> [Saved entries]
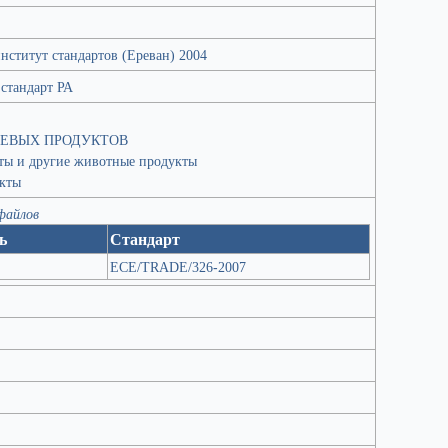
ститут стандартов (Ереван) 2004
стандарт РА
ЕВЫХ ПРОДУКТОВ
ты и другие животные продукты
укты
 файлов
ь
Стандарт
ECE/TRADE/326-2007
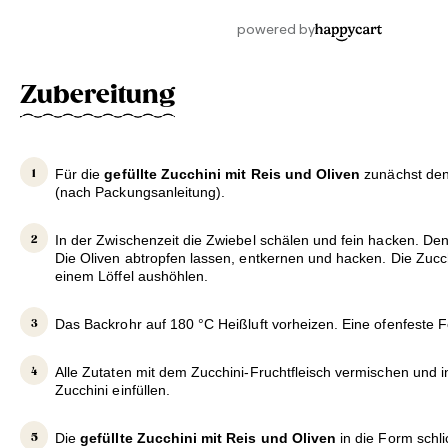
Zubereitung
Für die
gefüllte Zucchini mit Reis und Oliven
zunächst den
(nach Packungsanleitung).
In der Zwischenzeit die Zwiebel schälen und fein hacken. De
Die Oliven abtropfen lassen, entkernen und hacken. Die Zucch
einem Löffel aushöhlen.
Das Backrohr auf 180 °C Heißluft vorheizen. Eine ofenfeste F
Alle Zutaten mit dem Zucchini-Fruchtfleisch vermischen und i
Zucchini einfüllen.
Die
gefüllte Zucchini mit Reis und Oliven
in die Form schli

> [Required action] Go line by line through the records and copy those that contain the word "hacken".

> [Output for this exercise]
In der Zwischenzeit die Zwiebel schälen und fein hacken. De
Die Oliven abtropfen lassen, entkernen und hacken. Die Zucch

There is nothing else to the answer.